### TASK DETAILS:
Pick every line out of the entries below that holds the string "lavandas", and report them.

### DATA SUPPLIED:
■ ■ ■ ■

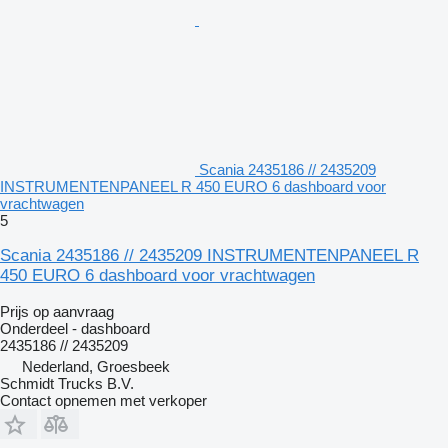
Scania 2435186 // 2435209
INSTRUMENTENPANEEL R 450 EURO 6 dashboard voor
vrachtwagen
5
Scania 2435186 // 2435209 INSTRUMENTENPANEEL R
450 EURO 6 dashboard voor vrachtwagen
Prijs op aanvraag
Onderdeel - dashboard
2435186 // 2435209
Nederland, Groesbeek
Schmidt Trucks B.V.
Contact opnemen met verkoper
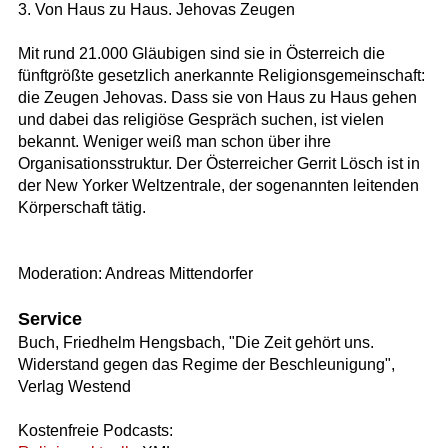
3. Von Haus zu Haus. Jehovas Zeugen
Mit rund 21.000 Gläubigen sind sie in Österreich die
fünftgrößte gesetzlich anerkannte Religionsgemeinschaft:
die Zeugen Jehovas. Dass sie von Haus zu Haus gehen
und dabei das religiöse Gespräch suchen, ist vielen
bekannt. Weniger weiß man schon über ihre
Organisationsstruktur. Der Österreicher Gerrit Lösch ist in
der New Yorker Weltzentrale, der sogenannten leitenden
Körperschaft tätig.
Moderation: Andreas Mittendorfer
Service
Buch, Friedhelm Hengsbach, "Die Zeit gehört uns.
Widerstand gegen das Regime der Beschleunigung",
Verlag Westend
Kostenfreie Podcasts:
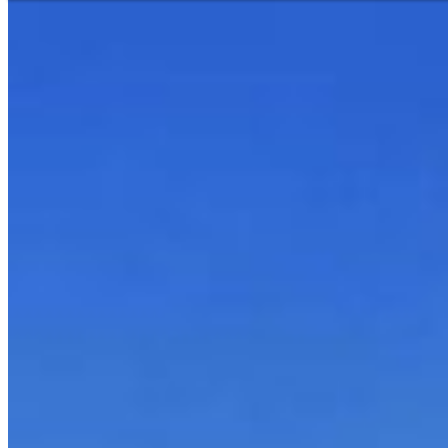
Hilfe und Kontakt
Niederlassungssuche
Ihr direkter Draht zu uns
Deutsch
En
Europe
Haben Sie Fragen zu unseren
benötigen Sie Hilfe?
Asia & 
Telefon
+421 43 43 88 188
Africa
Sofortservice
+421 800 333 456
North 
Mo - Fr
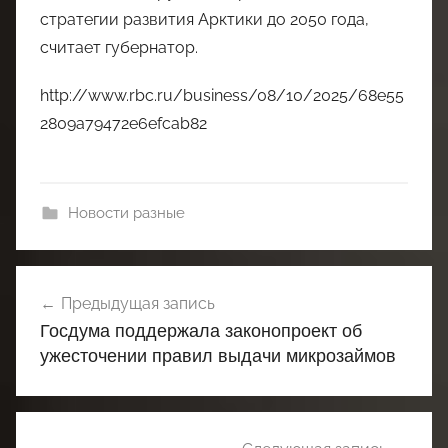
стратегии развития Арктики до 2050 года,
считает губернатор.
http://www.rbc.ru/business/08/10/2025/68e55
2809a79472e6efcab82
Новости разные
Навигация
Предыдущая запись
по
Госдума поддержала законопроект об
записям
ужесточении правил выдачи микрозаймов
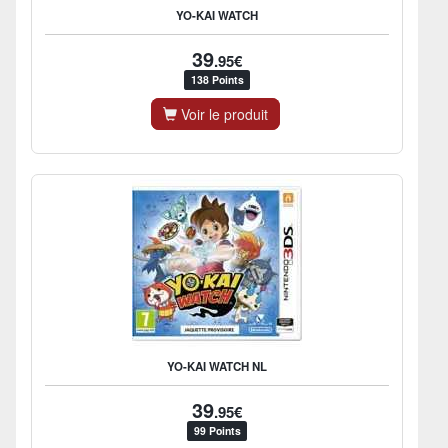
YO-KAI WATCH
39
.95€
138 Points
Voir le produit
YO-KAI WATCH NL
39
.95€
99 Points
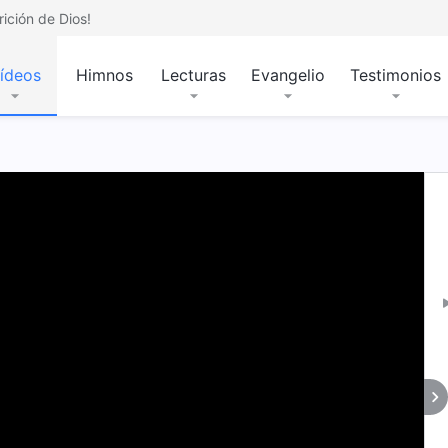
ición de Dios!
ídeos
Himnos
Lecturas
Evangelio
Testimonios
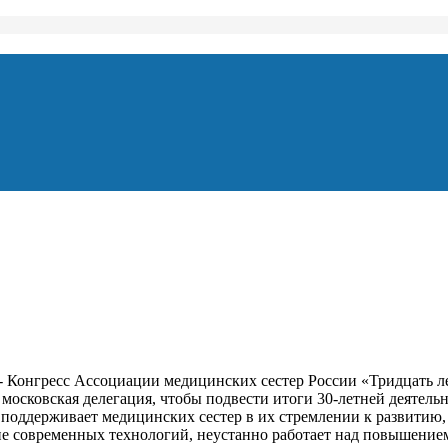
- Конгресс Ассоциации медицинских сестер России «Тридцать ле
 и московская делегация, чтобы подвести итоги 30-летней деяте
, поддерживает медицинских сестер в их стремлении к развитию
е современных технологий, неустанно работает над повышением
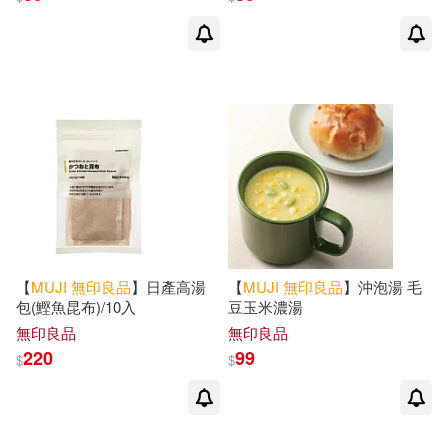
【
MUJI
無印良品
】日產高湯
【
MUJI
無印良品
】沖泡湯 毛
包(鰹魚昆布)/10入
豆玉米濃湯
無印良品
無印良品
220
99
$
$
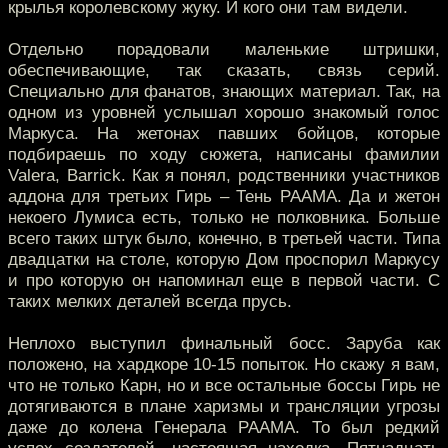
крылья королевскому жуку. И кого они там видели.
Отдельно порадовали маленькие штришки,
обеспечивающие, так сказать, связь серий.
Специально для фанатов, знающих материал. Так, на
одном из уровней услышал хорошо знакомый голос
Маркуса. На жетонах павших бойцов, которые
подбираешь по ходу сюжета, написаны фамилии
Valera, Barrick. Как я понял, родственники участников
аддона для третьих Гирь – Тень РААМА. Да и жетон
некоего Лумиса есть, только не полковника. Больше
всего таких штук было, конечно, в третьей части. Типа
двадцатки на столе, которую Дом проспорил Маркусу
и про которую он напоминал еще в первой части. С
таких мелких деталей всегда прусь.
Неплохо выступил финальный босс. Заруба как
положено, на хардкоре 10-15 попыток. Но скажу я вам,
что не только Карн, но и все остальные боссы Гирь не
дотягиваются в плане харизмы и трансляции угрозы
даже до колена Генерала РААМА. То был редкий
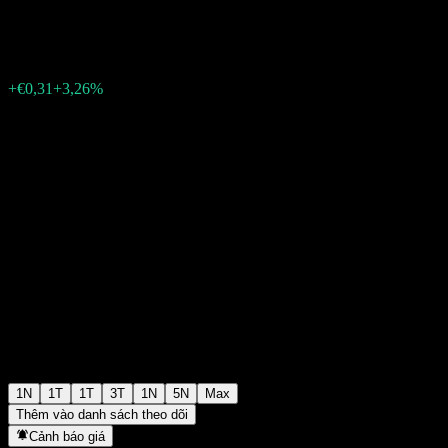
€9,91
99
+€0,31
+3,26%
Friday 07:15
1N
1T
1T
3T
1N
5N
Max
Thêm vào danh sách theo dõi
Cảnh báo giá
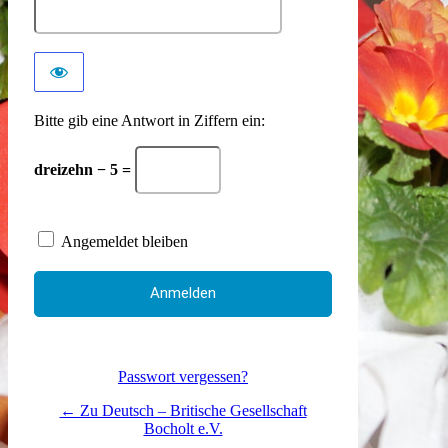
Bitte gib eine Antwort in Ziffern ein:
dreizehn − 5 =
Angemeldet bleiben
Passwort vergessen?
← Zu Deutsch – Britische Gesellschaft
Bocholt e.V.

■ ■ ■ ■

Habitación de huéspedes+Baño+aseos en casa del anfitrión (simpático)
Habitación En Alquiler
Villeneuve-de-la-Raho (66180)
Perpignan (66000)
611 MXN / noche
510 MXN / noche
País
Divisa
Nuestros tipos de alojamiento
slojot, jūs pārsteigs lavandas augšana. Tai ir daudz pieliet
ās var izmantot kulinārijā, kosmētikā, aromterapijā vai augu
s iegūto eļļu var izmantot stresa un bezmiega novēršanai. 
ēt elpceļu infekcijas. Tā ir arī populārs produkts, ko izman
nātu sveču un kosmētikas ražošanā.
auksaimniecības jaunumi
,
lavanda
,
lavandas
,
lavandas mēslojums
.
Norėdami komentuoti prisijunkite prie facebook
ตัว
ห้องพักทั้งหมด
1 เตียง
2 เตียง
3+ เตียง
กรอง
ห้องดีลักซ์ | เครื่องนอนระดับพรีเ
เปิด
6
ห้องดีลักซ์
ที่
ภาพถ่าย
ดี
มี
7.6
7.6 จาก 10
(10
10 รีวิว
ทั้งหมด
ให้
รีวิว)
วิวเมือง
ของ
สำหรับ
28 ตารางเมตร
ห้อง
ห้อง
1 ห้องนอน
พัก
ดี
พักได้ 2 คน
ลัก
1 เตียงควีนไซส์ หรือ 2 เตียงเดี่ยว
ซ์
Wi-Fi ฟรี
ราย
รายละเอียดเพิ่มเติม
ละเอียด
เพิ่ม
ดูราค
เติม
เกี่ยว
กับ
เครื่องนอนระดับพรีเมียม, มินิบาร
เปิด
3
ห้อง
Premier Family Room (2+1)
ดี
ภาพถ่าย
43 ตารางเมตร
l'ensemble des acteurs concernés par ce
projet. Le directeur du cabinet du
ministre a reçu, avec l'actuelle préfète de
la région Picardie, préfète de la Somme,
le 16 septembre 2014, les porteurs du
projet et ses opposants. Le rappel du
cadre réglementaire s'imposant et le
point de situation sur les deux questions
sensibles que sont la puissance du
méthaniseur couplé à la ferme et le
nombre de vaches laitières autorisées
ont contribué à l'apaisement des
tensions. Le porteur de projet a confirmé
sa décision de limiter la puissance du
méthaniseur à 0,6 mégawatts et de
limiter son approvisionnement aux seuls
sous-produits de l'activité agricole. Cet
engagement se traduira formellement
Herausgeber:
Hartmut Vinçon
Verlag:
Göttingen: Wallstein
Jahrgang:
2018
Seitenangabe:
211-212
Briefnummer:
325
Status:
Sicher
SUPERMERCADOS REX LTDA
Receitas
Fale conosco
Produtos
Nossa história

■ ■ ■ ■

### TASK RESPONSE:
slojot, jūs pārsteigs lavandas augšana. Tai ir daudz pieliet
lavandas
lavandas mēslojums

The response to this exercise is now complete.